If instinct is, above all, the faculty of using an organized natural instrument, it must involve innate knowledge (potential or unconscious, it is true), both of this instrument and of the object to which it is applied. Instinct is therefore innate knowledge of a thing. But intelligence is the faculty of constructing unorganized—that is to say artificial—instruments. If, on its account, nature gives up endowing the living being with the instruments that may serve him, it is in order that the living being may be able to vary his construction according to circumstances. The essential function of intelligence is therefore to see the way out of a difficulty in any circumstances whatever, to find what is most suitable, what answers best the question asked. Hence it bears essentially on the relations between a given situation and the means of utilizing it. What is innate in intellect, therefore, is the tendency to establish relations, and this tendency implies the natural knowledge of certain very general relations, a kind of stuff that the activity of each particular intellect will cut up into more special relations.
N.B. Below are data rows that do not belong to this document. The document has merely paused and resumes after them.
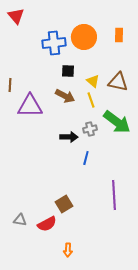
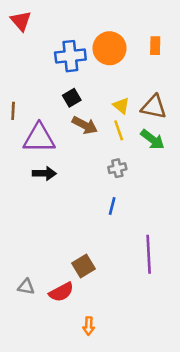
black square: (68, 71) -> (72, 98), moved, turned -32
green arrow: (117, 122) -> (153, 139), moved, size x0.7
black arrow: (69, 137) -> (44, 173), moved

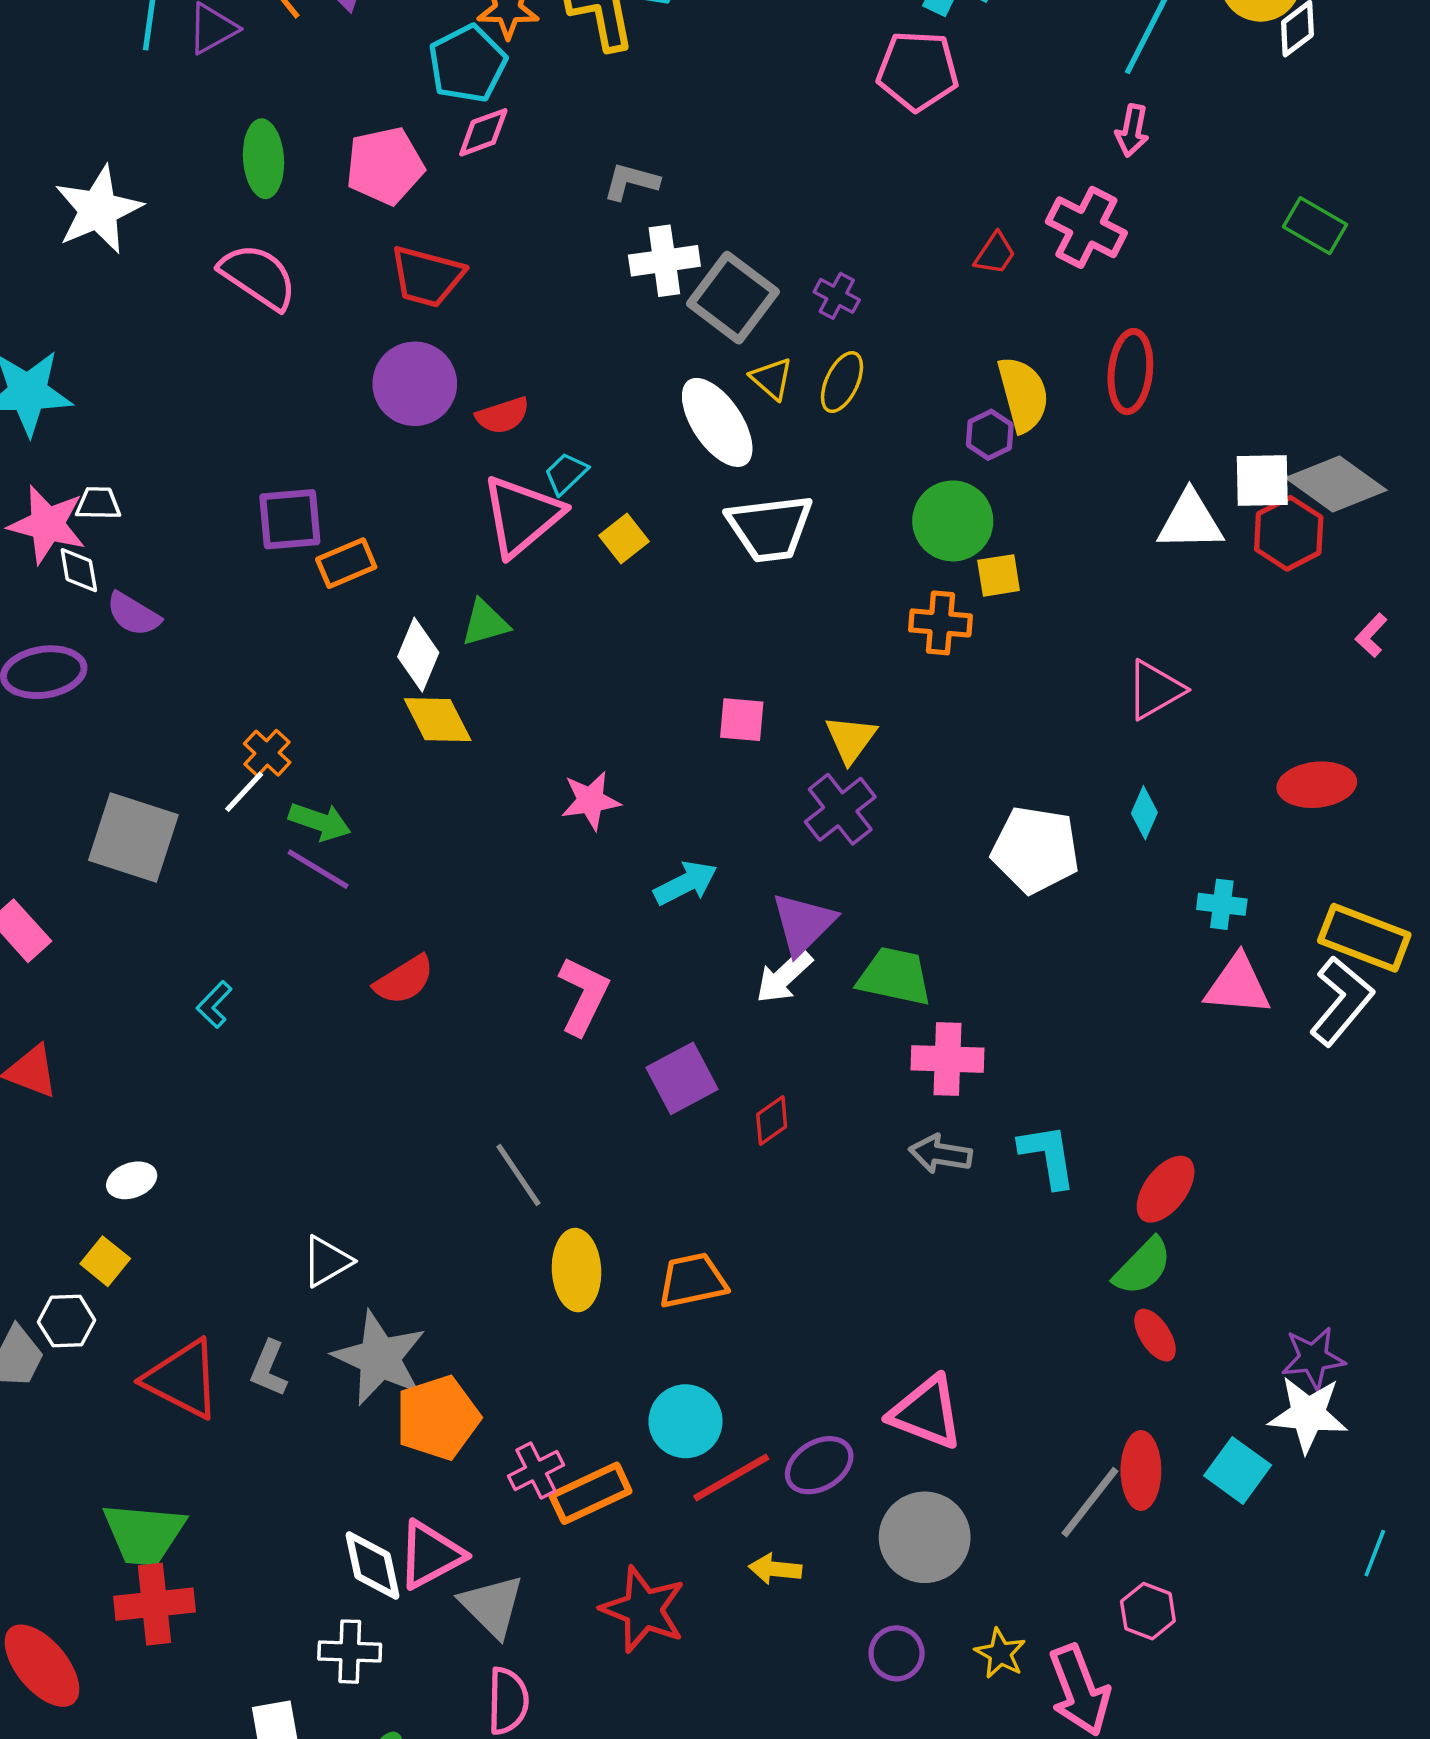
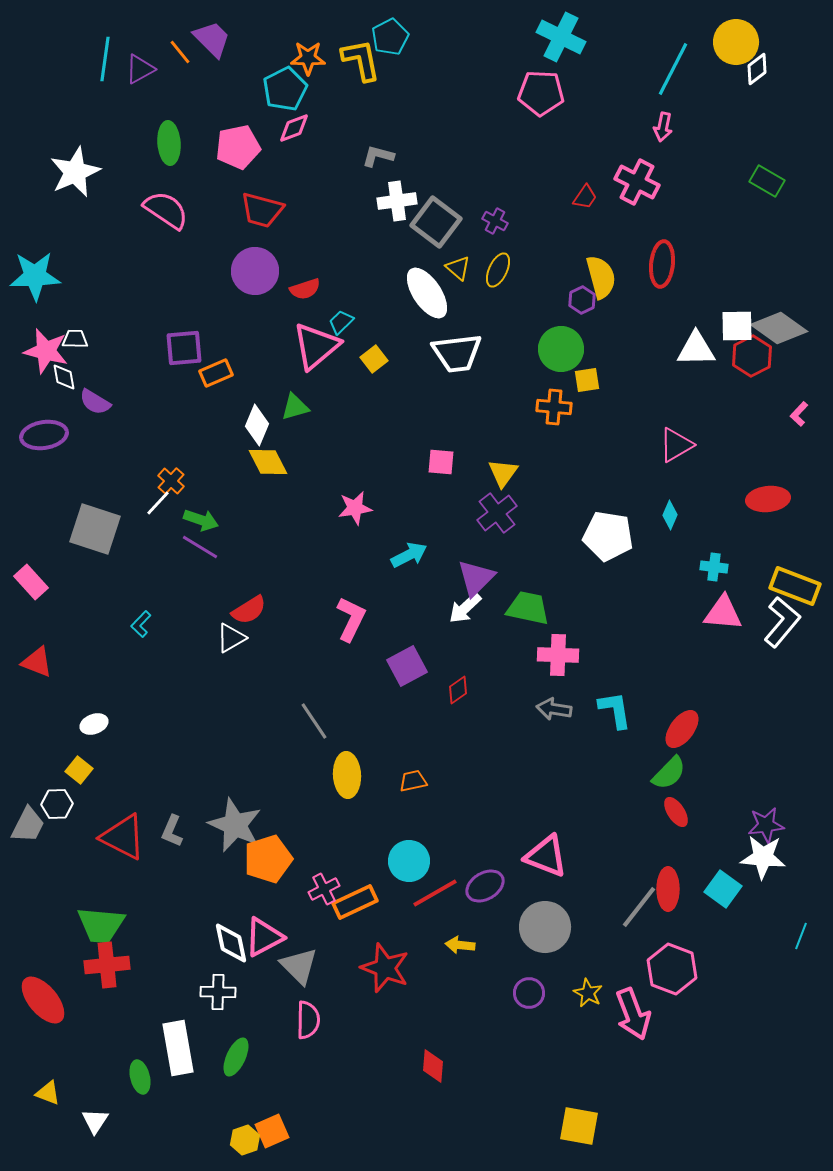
white triangle: (327, 1261) -> (231, 638), moved
orange trapezoid: (693, 1281) -> (413, 781), size x0.7
pink hexagon: (1148, 1611) -> (672, 969), size x1.6

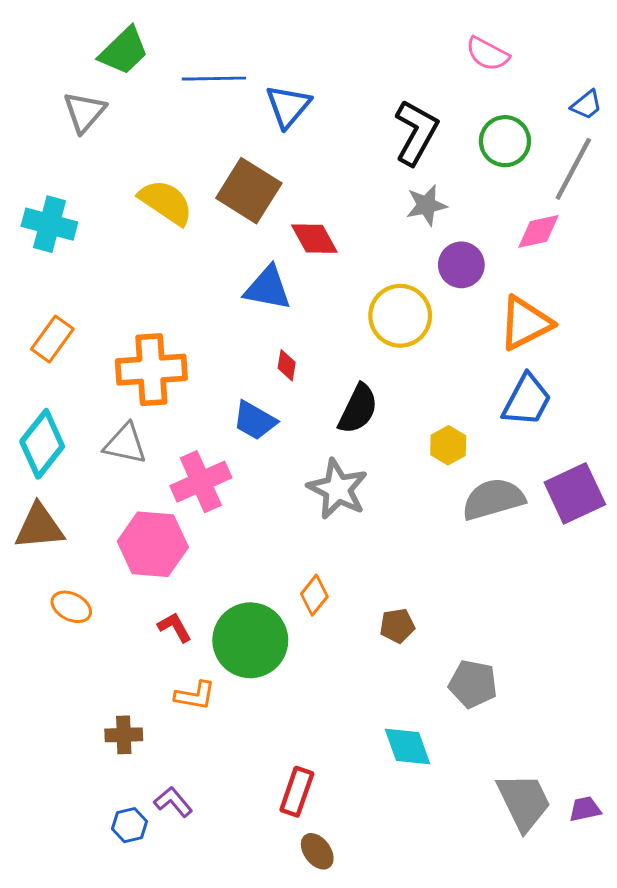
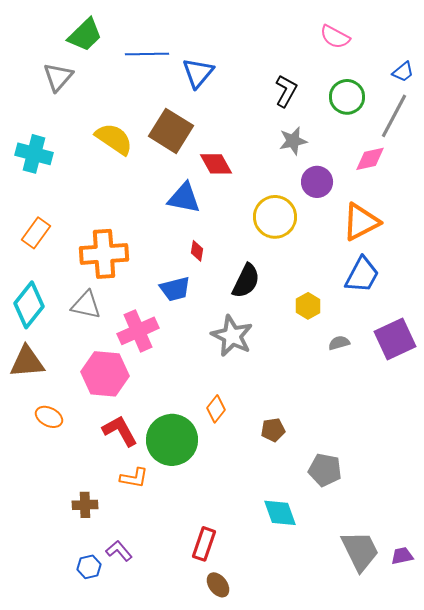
black L-shape: (416, 132) -> (286, 91), size x0.7
blue trapezoid: (255, 421) -> (175, 289), turned -44
gray semicircle: (493, 499) -> (339, 343), size x0.5
red L-shape: (175, 627) -> (120, 431), size x1.5

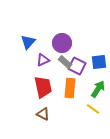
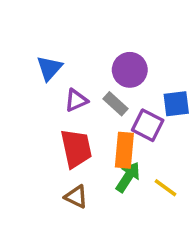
purple circle: (62, 43) -> (130, 70), moved
purple square: (77, 66) -> (148, 125), moved
green arrow: (98, 89) -> (128, 177), moved

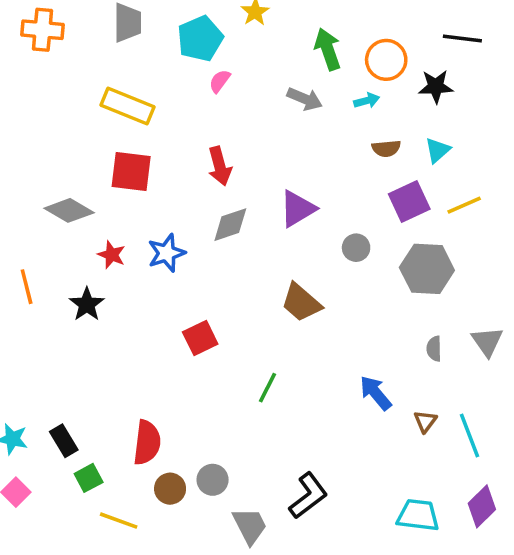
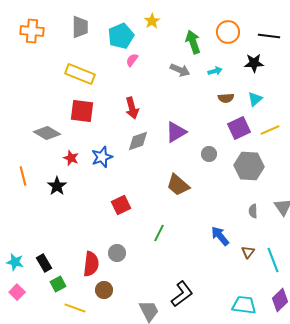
orange circle: (386, 60) -> (228, 32), moved
gray circle: (213, 480) -> (117, 253), moved

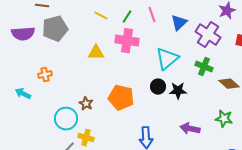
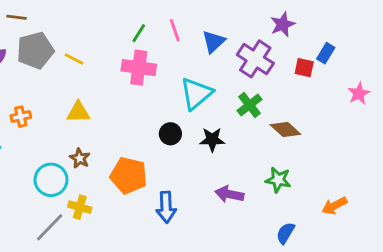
yellow line: (101, 16) -> (74, 59), moved
yellow triangle: (96, 53) -> (78, 112), moved
green cross: (204, 67) -> (250, 105), turned 30
black circle: (158, 87) -> (170, 134), moved
orange pentagon: (121, 98) -> (129, 176), moved

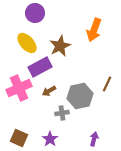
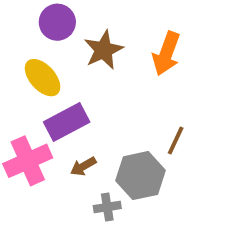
brown star: (60, 46) -> (104, 50), moved
brown line: (107, 84) -> (176, 140), moved

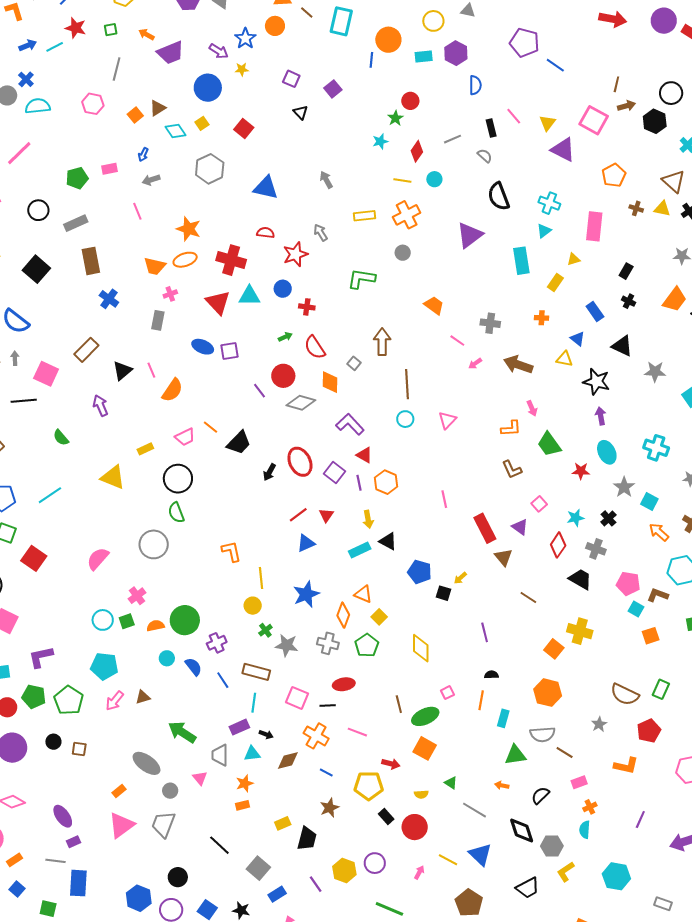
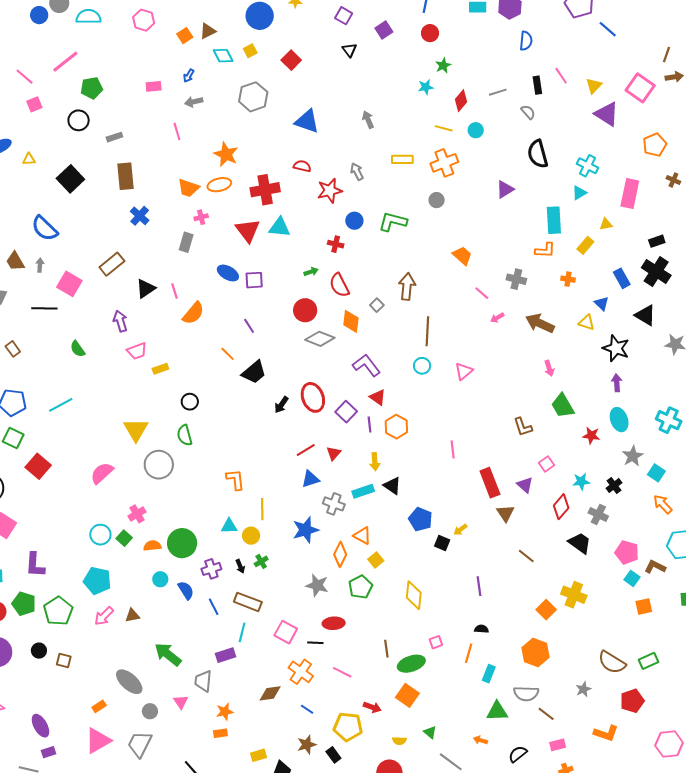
red circle: (410, 101) -> (430, 33), moved
green pentagon: (77, 178) -> (92, 88), moved
gray rectangle: (76, 223) -> (114, 137), size x0.7
purple triangle: (470, 235) -> (505, 189), size x0.7
red cross: (231, 260) -> (265, 190), turned -32
black rectangle: (626, 271) -> (657, 241), turned 35
blue circle: (283, 289) -> (354, 221), moved
black cross: (629, 301) -> (656, 271), size x2.0
purple line: (260, 391) -> (249, 326), moved
orange L-shape: (511, 428) -> (545, 250), moved
pink trapezoid: (185, 437) -> (137, 351), moved
yellow triangle: (113, 477) -> (136, 430), moved, turned 32
black circle: (178, 479) -> (190, 402), size x0.6
green square: (127, 621) -> (124, 538), turned -35
gray cross: (328, 643) -> (334, 504), moved
gray star: (287, 645) -> (317, 585), moved
purple L-shape: (41, 657) -> (35, 565), turned -80
green rectangle: (661, 689) -> (649, 661), turned 36
black arrow: (266, 734) -> (240, 566), moved, turned 40
cyan triangle: (252, 754) -> (229, 526), moved
black rectangle: (386, 817) -> (333, 755), moved

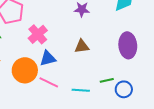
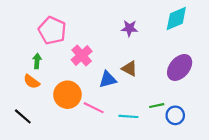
purple ellipse: (128, 45) -> (180, 67), turned 45
brown triangle: (82, 46) -> (130, 69), turned 35
blue triangle: (48, 58) -> (108, 79), moved

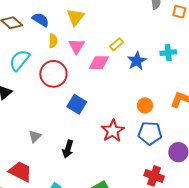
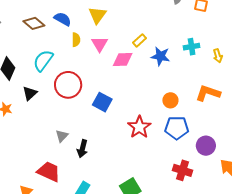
blue star: (137, 61) -> (160, 56), turned -30
red circle: (53, 74) -> (68, 85), moved
black arrow: (68, 149) -> (82, 149), moved

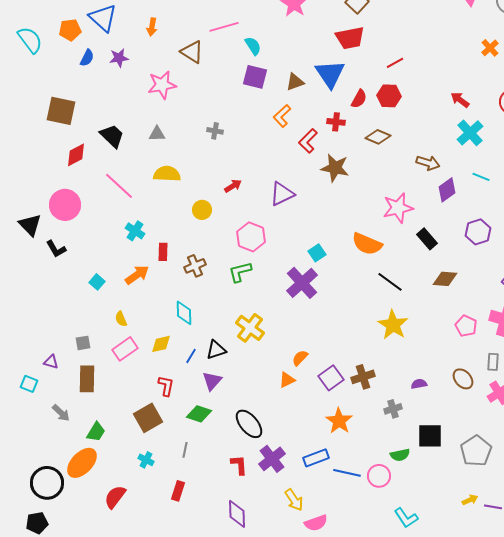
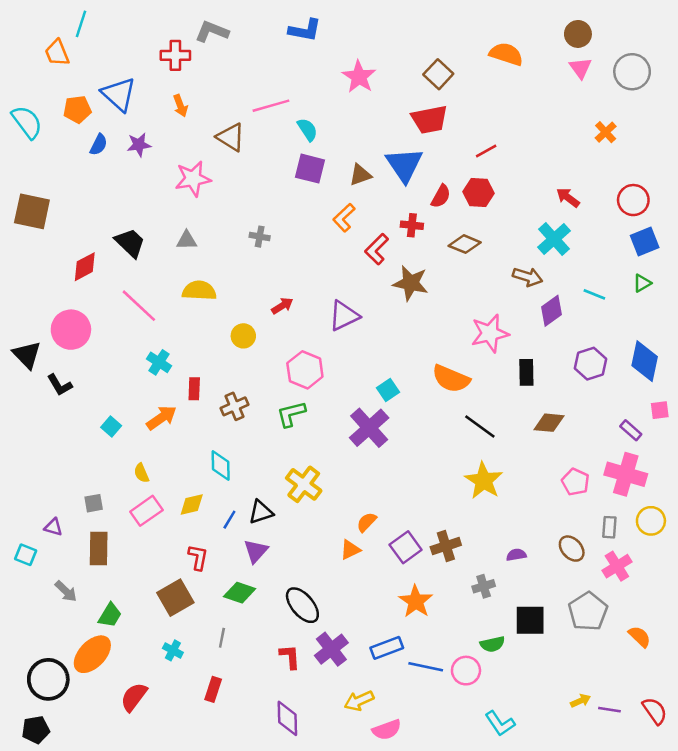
orange arrow: (152, 27) -> (180, 106), turned -30
brown square: (61, 111) -> (32, 211), moved
cyan cross: (470, 133) -> (554, 239), moved
black rectangle: (427, 239) -> (526, 372), turned 40
gray pentagon: (476, 451) -> (588, 611), moved
yellow arrow: (294, 500) -> (359, 701), turned 100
Where activity is directed toward manufacture, therefore, knowledge necessarily bears on relations. But this entirely formal knowledge of intelligence has an immense advantage over the material knowledge of instinct. A form, just because it is empty, may be filled at will with any number of things in turn, even with those that are of no use. So that a formal knowledge is not limited to what is practically useful, although it is in view of practical utility that it has made its appearance in the world. An intelligent being bears within himself the means to transcend his own nature.